January 12, 2012 | Sariel Har-Peled, Piotr Indyk, Rajeev Motwani
This paper presents two algorithms for the approximate nearest neighbor problem in high-dimensional spaces. The algorithms require space that is polynomial in the number of data points $ n $ and the dimension $ d $, while achieving query times that are sub-linear in $ n $ and polynomial in $ d $. The results are applied to other high-dimensional geometric problems, such as the approximate minimum spanning tree.
The nearest neighbor (NN) problem involves finding the point in a set $ P $ that is closest to a query point $ q $. In high-dimensional spaces, traditional algorithms become inefficient due to the "curse of dimensionality," where space and time requirements grow exponentially with the dimension. The paper addresses this by introducing approximate nearest neighbor algorithms that allow for a certain error margin, enabling efficient solutions even in high dimensions.
The first algorithm provides a deterministic data structure for $ (1+\gamma)(1+\epsilon) $-NN queries with space and preprocessing time bounded by $ O(n \log^2 n) \times O(1/\epsilon)^d $ and query time $ O(d \log n) $. The second algorithm is a randomized data structure with space subquadratic in $ n $ and query time sub-linear in $ n $, using $ O(dn + n^{1+1/c} \log^2 n \log \log n) $ space and $ O(dn^{1/c} \log^2 n \log \log n) $ query time. These algorithms are based on Locality-Sensitive Hashing.
The results are extended to $ \ell_s $ norms for $ s \in [1,2] $ using an embedding from $ \ell_s^d $ into $ \ell_1^{d'} $, which preserves distances by a factor of $ 1 + \epsilon $. The algorithms are shown to provide efficient approximate Voronoi decompositions and are used to solve other proximity problems, such as the approximate minimum spanning tree (MST).
The paper also discusses related work, including prior algorithms for approximate nearest neighbor, and presents a reduction from the approximate nearest neighbor problem to the near neighbor problem. This reduction is based on a combination of approximate Voronoi decomposition and locality-sensitive hashing. The algorithms are shown to be efficient and practical for high-dimensional data, with the second algorithm being more suitable for practical applications due to its lower space penalty.This paper presents two algorithms for the approximate nearest neighbor problem in high-dimensional spaces. The algorithms require space that is polynomial in the number of data points $ n $ and the dimension $ d $, while achieving query times that are sub-linear in $ n $ and polynomial in $ d $. The results are applied to other high-dimensional geometric problems, such as the approximate minimum spanning tree.
The nearest neighbor (NN) problem involves finding the point in a set $ P $ that is closest to a query point $ q $. In high-dimensional spaces, traditional algorithms become inefficient due to the "curse of dimensionality," where space and time requirements grow exponentially with the dimension. The paper addresses this by introducing approximate nearest neighbor algorithms that allow for a certain error margin, enabling efficient solutions even in high dimensions.
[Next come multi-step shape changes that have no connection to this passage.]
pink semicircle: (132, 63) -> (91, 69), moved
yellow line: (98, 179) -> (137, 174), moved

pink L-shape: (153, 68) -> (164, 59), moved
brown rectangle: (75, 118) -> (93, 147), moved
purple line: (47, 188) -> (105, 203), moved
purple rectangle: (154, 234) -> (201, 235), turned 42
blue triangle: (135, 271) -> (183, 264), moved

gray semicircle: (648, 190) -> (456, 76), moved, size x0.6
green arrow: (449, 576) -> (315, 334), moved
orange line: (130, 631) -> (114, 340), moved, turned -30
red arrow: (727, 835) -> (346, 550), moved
The first algorithm provides a deterministic data structure for $ (1+\gamma)(1+\epsilon) $-NN queries with space and preprocessing time bounded by $ O(n \log^2 n) \times O(1/\epsilon)^d $ and query time $ O(d \log n) $. The second algorithm is a randomized data structure with space subquadratic in $ n $ and query time sub-linear in $ n $, using $ O(dn + n^{1+1/c} \log^2 n \log \log n) $ space and $ O(dn^{1/c} \log^2 n \log \log n) $ query time. These algorithms are based on Locality-Sensitive Hashing.
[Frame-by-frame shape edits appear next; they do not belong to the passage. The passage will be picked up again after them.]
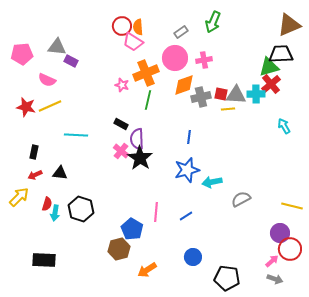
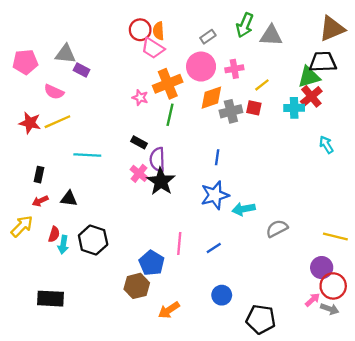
gray triangle: (236, 95) -> (271, 36), moved
yellow line: (228, 109) -> (262, 85), moved, turned -32
gray arrow: (275, 279) -> (330, 309), moved

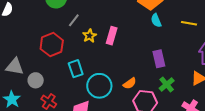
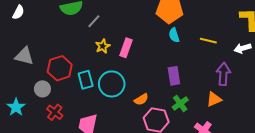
gray line: (74, 20) -> (94, 21), moved
red hexagon: (52, 45) -> (60, 68), moved
gray triangle: (15, 66) -> (24, 56), moved
cyan circle: (99, 86) -> (112, 84), moved

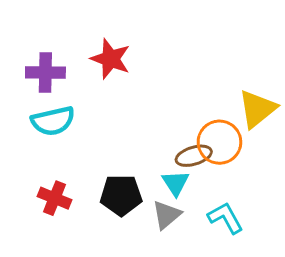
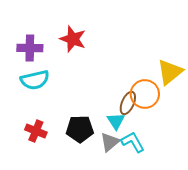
brown ellipse: (194, 156) -> (128, 103), turned -50
cyan L-shape: (226, 218) -> (133, 142), moved

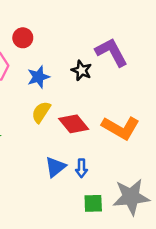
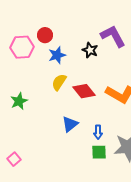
red circle: (23, 38) -> (45, 35), moved
blue arrow: (81, 168) -> (98, 132), moved

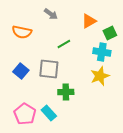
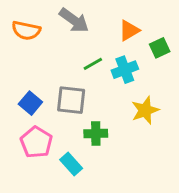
gray arrow: (51, 14) -> (74, 20), size x1.5
orange semicircle: (22, 32) -> (26, 30), moved
cyan cross: (102, 52) -> (125, 70), moved, turned -30
pink pentagon: (25, 114) -> (36, 142), moved

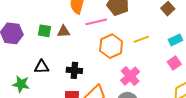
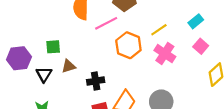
brown triangle: (64, 31) -> (69, 66), moved
black triangle: (42, 67) -> (44, 74), moved, turned -42
pink cross: (130, 76) -> (165, 54), moved

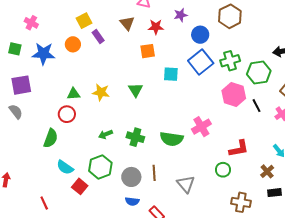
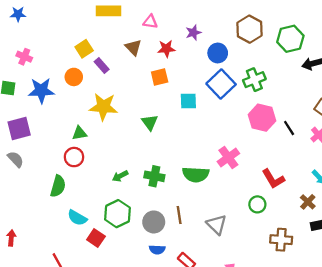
green hexagon: (259, 73) -> (290, 39), moved
yellow star: (101, 92) -> (103, 107), moved, size x1.4
red L-shape: (239, 149) -> (273, 179), turned 75

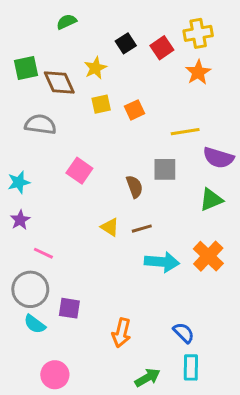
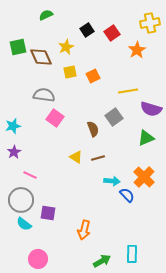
yellow cross: (198, 33) -> (150, 23), moved
gray semicircle: (40, 124) -> (44, 95), moved
gray square: (165, 169) -> (114, 117), turned -36
cyan arrow: (162, 262) -> (112, 181), size x0.7
blue semicircle: (184, 333) -> (127, 195), moved

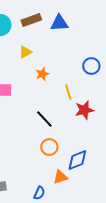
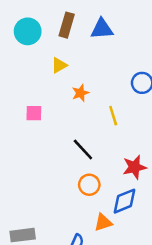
brown rectangle: (31, 20) -> (67, 25), turned -54
red star: (84, 110) -> (135, 167), moved

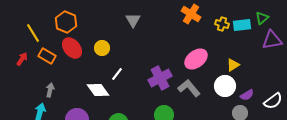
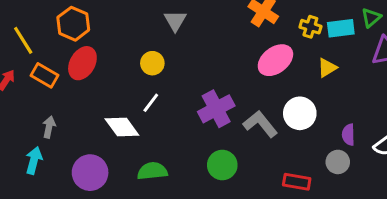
red ellipse: (72, 48) -> (82, 63), turned 70
yellow circle: (102, 48) -> (152, 63), moved
pink ellipse: (196, 59) -> (275, 60), moved
yellow triangle: (233, 65) -> (327, 68), moved
white circle: (225, 86) -> (300, 113), moved
purple semicircle: (247, 95) -> (348, 135), turned 120

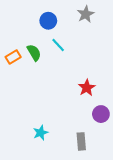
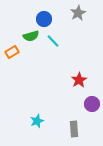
green semicircle: (34, 53) -> (31, 36), moved, turned 105

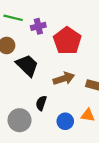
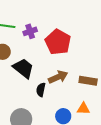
black semicircle: (41, 103) -> (41, 90), moved

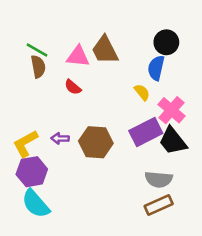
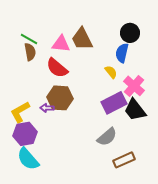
red semicircle: (73, 87) -> (57, 68), size x1.6
brown hexagon: (96, 142) -> (60, 98), moved
gray semicircle: (159, 179) -> (107, 137), moved, turned -45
The results are extended to $ \ell_s $ norms for $ s \in [1,2] $ using an embedding from $ \ell_s^d $ into $ \ell_1^{d'} $, which preserves distances by a factor of $ 1 + \epsilon $. The algorithms are shown to provide efficient approximate Voronoi decompositions and are used to solve other proximity problems, such as the approximate minimum spanning tree (MST).
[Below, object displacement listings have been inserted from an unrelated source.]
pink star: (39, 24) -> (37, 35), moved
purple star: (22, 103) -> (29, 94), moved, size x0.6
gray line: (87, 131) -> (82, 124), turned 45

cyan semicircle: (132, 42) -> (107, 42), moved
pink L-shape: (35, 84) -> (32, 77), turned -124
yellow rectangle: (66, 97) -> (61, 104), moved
The paper also discusses related work, including prior algorithms for approximate nearest neighbor, and presents a reduction from the approximate nearest neighbor problem to the near neighbor problem. This reduction is based on a combination of approximate Voronoi decomposition and locality-sensitive hashing. The algorithms are shown to be efficient and practical for high-dimensional data, with the second algorithm being more suitable for practical applications due to its lower space penalty.